Given data
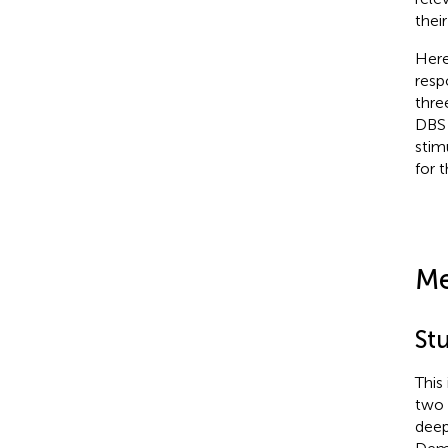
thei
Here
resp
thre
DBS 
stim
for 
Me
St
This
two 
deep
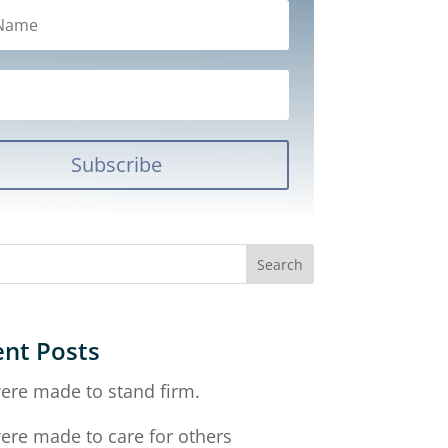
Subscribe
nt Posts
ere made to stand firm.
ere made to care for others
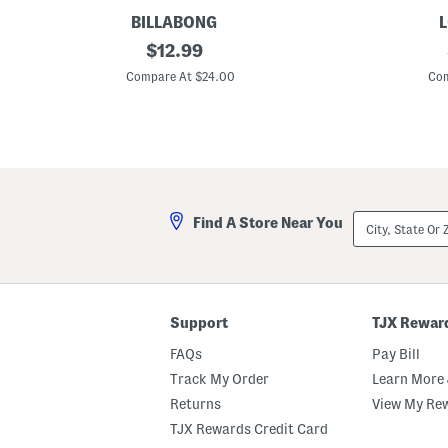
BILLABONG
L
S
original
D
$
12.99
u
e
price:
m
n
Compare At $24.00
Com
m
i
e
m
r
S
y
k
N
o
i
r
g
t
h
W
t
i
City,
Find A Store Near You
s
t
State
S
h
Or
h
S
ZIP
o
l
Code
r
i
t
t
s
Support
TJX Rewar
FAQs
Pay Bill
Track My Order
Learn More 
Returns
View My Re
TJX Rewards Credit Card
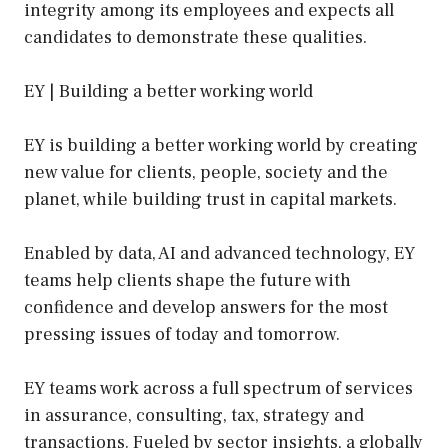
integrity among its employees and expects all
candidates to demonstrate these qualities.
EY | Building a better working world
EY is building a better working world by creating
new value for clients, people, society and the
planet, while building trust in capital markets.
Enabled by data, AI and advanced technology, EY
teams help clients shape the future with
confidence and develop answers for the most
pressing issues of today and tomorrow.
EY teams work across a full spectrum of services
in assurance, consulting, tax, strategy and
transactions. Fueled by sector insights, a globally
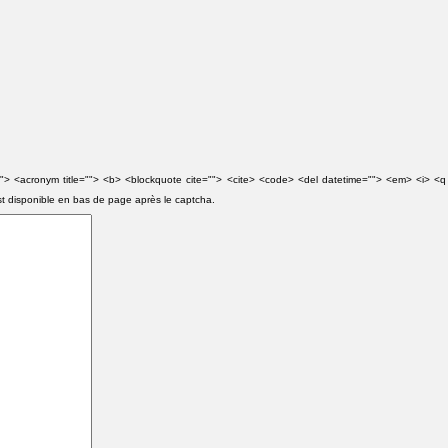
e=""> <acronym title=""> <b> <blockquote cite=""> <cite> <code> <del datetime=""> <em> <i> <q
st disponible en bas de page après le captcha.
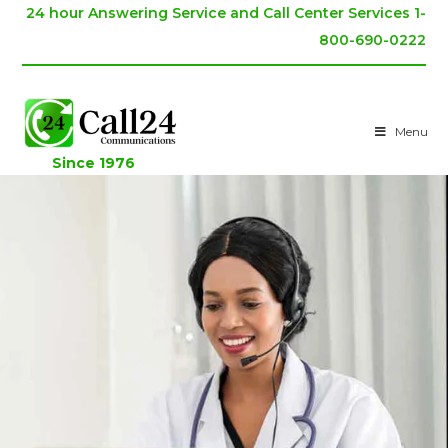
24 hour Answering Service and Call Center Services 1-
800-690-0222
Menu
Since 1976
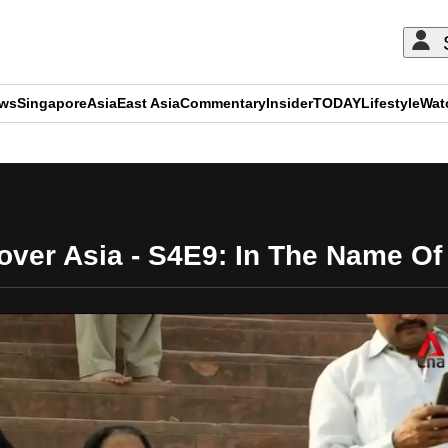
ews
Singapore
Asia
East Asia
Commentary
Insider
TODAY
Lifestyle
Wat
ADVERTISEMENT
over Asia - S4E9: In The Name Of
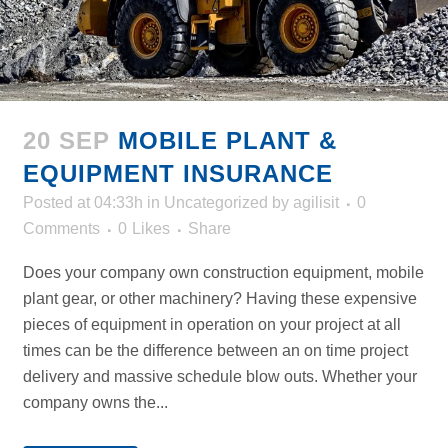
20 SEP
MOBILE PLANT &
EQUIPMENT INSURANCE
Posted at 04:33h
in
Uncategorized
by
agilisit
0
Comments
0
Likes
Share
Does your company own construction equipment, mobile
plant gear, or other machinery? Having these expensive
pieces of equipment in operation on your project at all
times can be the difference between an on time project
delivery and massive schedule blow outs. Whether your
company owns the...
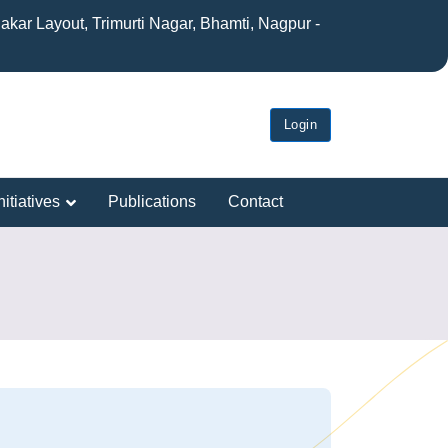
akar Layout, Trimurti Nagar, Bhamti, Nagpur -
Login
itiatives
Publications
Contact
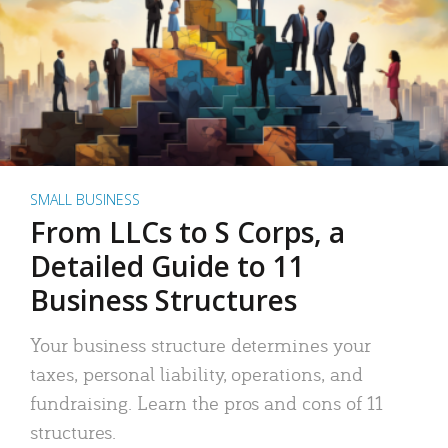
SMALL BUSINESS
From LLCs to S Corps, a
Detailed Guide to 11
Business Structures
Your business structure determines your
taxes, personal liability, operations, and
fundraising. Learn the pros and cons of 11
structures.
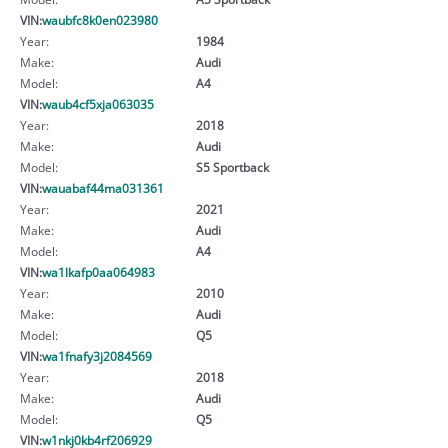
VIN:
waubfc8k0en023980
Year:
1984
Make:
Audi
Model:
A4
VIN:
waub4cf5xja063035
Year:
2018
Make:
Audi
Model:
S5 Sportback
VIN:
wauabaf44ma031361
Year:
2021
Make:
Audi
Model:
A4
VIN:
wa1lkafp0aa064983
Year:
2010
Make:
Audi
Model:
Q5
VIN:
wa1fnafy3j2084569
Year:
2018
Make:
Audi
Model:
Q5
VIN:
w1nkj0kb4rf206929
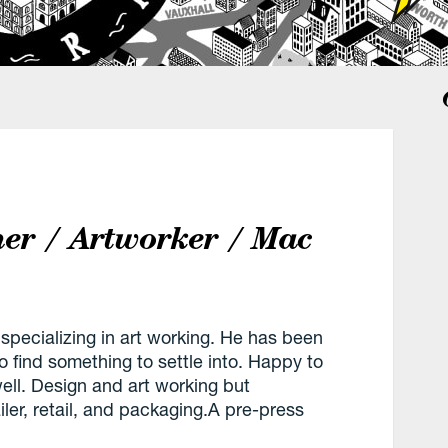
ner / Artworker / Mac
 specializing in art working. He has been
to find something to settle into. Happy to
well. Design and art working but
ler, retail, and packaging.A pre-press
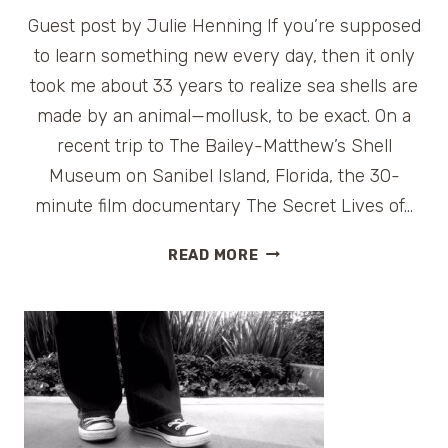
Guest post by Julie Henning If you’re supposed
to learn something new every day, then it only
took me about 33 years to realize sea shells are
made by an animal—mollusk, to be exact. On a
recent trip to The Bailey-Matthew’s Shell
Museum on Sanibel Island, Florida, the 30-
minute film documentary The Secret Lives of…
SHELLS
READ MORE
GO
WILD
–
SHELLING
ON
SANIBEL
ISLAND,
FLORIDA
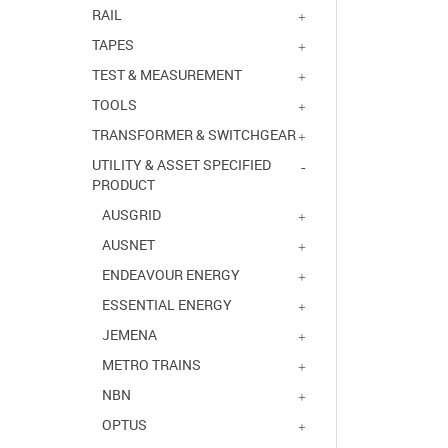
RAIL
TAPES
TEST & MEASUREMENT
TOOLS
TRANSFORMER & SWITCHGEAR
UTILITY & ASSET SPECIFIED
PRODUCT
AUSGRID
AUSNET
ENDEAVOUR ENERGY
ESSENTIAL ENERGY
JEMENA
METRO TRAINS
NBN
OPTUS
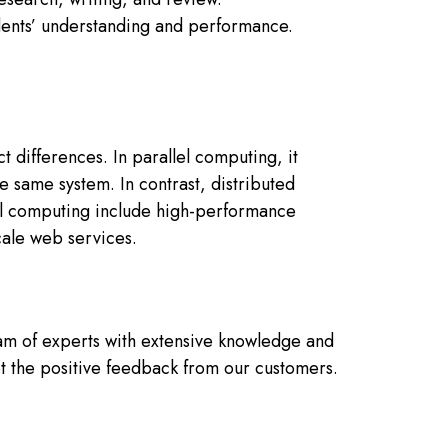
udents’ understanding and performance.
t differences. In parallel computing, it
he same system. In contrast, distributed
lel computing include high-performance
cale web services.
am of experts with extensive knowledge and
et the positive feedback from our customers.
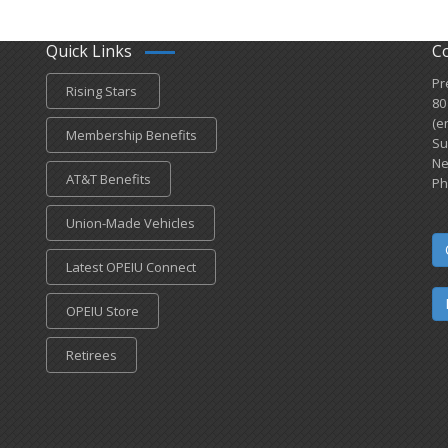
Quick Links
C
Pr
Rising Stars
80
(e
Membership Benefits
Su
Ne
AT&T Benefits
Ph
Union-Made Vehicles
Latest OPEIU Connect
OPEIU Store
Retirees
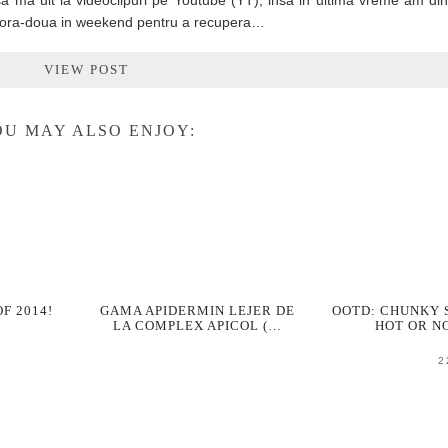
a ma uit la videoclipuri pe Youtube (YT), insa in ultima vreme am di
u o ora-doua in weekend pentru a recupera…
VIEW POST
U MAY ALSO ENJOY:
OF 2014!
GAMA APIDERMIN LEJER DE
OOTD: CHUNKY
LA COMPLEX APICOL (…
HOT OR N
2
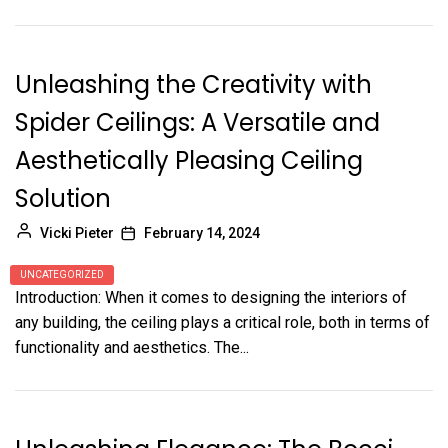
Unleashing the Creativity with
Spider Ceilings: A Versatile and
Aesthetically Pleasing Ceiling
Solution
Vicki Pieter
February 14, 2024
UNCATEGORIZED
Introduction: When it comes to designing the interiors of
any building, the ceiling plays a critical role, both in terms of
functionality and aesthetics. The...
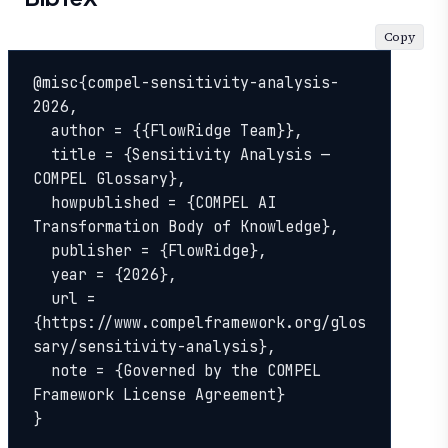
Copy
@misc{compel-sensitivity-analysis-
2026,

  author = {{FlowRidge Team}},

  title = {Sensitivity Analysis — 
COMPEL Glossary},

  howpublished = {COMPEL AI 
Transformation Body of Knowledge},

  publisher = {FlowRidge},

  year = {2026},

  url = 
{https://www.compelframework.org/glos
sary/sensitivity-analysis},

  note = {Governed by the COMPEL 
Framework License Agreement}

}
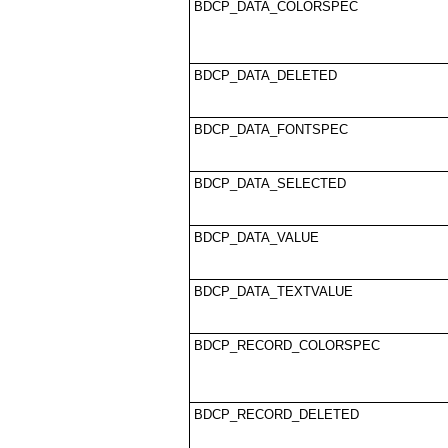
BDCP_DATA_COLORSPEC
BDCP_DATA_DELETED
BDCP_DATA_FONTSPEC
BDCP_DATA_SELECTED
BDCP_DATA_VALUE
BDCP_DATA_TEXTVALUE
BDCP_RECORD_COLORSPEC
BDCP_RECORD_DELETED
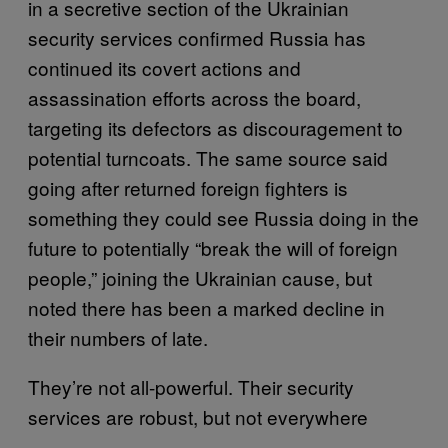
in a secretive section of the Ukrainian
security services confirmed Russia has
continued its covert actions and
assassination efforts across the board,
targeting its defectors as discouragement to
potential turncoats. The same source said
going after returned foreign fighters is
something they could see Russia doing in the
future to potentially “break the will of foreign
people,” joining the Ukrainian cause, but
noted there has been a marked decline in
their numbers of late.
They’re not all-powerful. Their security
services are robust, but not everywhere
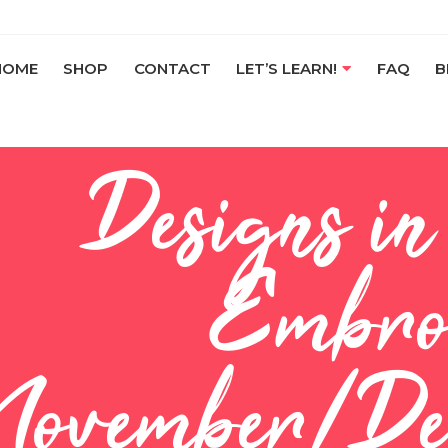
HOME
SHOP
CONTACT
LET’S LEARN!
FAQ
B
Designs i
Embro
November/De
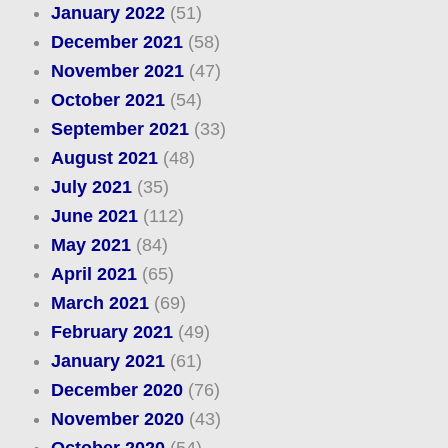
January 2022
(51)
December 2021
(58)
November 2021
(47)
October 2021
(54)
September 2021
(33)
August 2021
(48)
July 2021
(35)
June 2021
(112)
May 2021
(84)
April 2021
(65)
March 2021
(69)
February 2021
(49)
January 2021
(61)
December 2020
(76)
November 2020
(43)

Task to complete
All of the data should be returned word for word, with each picture left out.

Answer space
thei
Here
resp
thre
DBS 
stim
for 
Me
St
This
two 
deep
Subscribe
nt Posts
ere made to stand firm.
ere made to care for others
BILLABONG
L
S
original
D
$
12.99
u
e
price:
m
n
Compare At $24.00
Com
m
i
e
m
r
S
y
k
N
o
i
r
g
t
h
W
t
i
City,
Find A Store Near You
s
t
State
S
h
Or
h
S
ZIP
o
l
Code
r
i
t
t
s
Support
TJX Rewar
FAQs
Pay Bill
Track My Order
Learn More 
Returns
View My Re
TJX Rewards Credit Card
integrity among its employees and expects all
candidates to demonstrate these qualities.
EY | Building a better working world
EY is building a better working world by creating
new value for clients, people, society and the
planet, while building trust in capital markets.
Enabled by data, AI and advanced technology, EY
teams help clients shape the future with
confidence and develop answers for the most
pressing issues of today and tomorrow.
EY teams work across a full spectrum of services
in assurance, consulting, tax, strategy and
transactions. Fueled by sector insights, a globally
e=""> <acronym title=""> <b> <blockquote cite=""> <cite> <code> <del datetime=""> <em> <i> <q
st disponible en bas de page après le captcha.
24 hour Answering Service and Call Center Services 1-
800-690-0222
Menu
Since 1976
ews
Singapore
Asia
East Asia
Commentary
Insider
TODAY
Lifestyle
Wat
ADVERTISEMENT
over Asia - S4E9: In The Name Of
20 SEP
MOBILE PLANT &
EQUIPMENT INSURANCE
Posted at 04:33h
in
Uncategorized
by
agilisit
0
Comments
0
Likes
Share
Does your company own construction equipment, mobile
plant gear, or other machinery? Having these expensive
pieces of equipment in operation on your project at all
times can be the difference between an on time project
delivery and massive schedule blow outs. Whether your
company owns the...
akar Layout, Trimurti Nagar, Bhamti, Nagpur -
Login
itiatives
Publications
Contact
SMALL BUSINESS
From LLCs to S Corps, a
Detailed Guide to 11
Business Structures
Your business structure determines your
taxes, personal liability, operations, and
fundraising. Learn the pros and cons of 11
structures.
VIN:
waubfc8k0en023980
Year:
1984
Make:
Audi
Model:
A4
VIN:
waub4cf5xja063035
Year:
2018
Make:
Audi
Model:
S5 Sportback
VIN:
wauabaf44ma031361
Year:
2021
Make:
Audi
Model:
A4
VIN:
wa1lkafp0aa064983
Year:
2010
Make:
Audi
Model:
Q5
VIN:
wa1fnafy3j2084569
Year:
2018
Make:
Audi
Model:
Q5
VIN:
w1nkj0kb4rf206929
ner / Artworker / Mac
 specializing in art working. He has been
to find something to settle into. Happy to
well. Design and art working but
ler, retail, and packaging.A pre-press
Guest post by Julie Henning If you’re supposed
to learn something new every day, then it only
took me about 33 years to realize sea shells are
made by an animal—mollusk, to be exact. On a
recent trip to The Bailey-Matthew’s Shell
Museum on Sanibel Island, Florida, the 30-
minute film documentary The Secret Lives of…
SHELLS
READ MORE
GO
WILD
–
SHELLING
ON
SANIBEL
ISLAND,
FLORIDA
RAIL
TAPES
TEST & MEASUREMENT
TOOLS
TRANSFORMER & SWITCHGEAR
UTILITY & ASSET SPECIFIED
PRODUCT
AUSGRID
AUSNET
ENDEAVOUR ENERGY
ESSENTIAL ENERGY
JEMENA
METRO TRAINS
NBN
OPTUS
udents’ understanding and performance.
t differences. In parallel computing, it
he same system. In contrast, distributed
lel computing include high-performance
cale web services.
am of experts with extensive knowledge and
et the positive feedback from our customers.
Quick Links
C
Pr
Rising Stars
80
(e
Membership Benefits
Su
Ne
AT&T Benefits
Ph
Union-Made Vehicles
Latest OPEIU Connect
OPEIU Store
Retirees
a ma uit la videoclipuri pe Youtube (YT), insa in ultima vreme am di
u o ora-doua in weekend pentru a recupera…
VIEW POST
U MAY ALSO ENJOY:
OF 2014!
GAMA APIDERMIN LEJER DE
OOTD: CHUNKY
LA COMPLEX APICOL (…
HOT OR N
2
Unleashing the Creativity with
Spider Ceilings: A Versatile and
Aesthetically Pleasing Ceiling
Solution
Vicki Pieter
February 14, 2024
UNCATEGORIZED
Introduction: When it comes to designing the interiors of
any building, the ceiling plays a critical role, both in terms of
functionality and aesthetics. The...
Copy
@misc{compel-sensitivity-analysis-
2026,

  author = {{FlowRidge Team}},

  title = {Sensitivity Analysis — 
COMPEL Glossary},

  howpublished = {COMPEL AI 
Transformation Body of Knowledge},

  publisher = {FlowRidge},

  year = {2026},

  url = 
{https://www.compelframework.org/glos
sary/sensitivity-analysis},

  note = {Governed by the COMPEL 
Framework License Agreement}

}
BDCP_DATA_COLORSPEC
BDCP_DATA_DELETED
BDCP_DATA_FONTSPEC
BDCP_DATA_SELECTED
BDCP_DATA_VALUE
BDCP_DATA_TEXTVALUE
BDCP_RECORD_COLORSPEC
BDCP_RECORD_DELETED
in a secretive section of the Ukrainian
security services confirmed Russia has
continued its covert actions and
assassination efforts across the board,
targeting its defectors as discouragement to
potential turncoats. The same source said
going after returned foreign fighters is
something they could see Russia doing in the
future to potentially “break the will of foreign
people,” joining the Ukrainian cause, but
noted there has been a marked decline in
their numbers of late.
They’re not all-powerful. Their security
services are robust, but not everywhere
HOME
SHOP
CONTACT
LET’S LEARN!
FAQ
B
Designs i
Embro
November/De
January 2022
(51)
December 2021
(58)
November 2021
(47)
October 2021
(54)
September 2021
(33)
August 2021
(48)
July 2021
(35)
June 2021
(112)
May 2021
(84)
April 2021
(65)
March 2021
(69)
February 2021
(49)
January 2021
(61)
December 2020
(76)
November 2020
(43)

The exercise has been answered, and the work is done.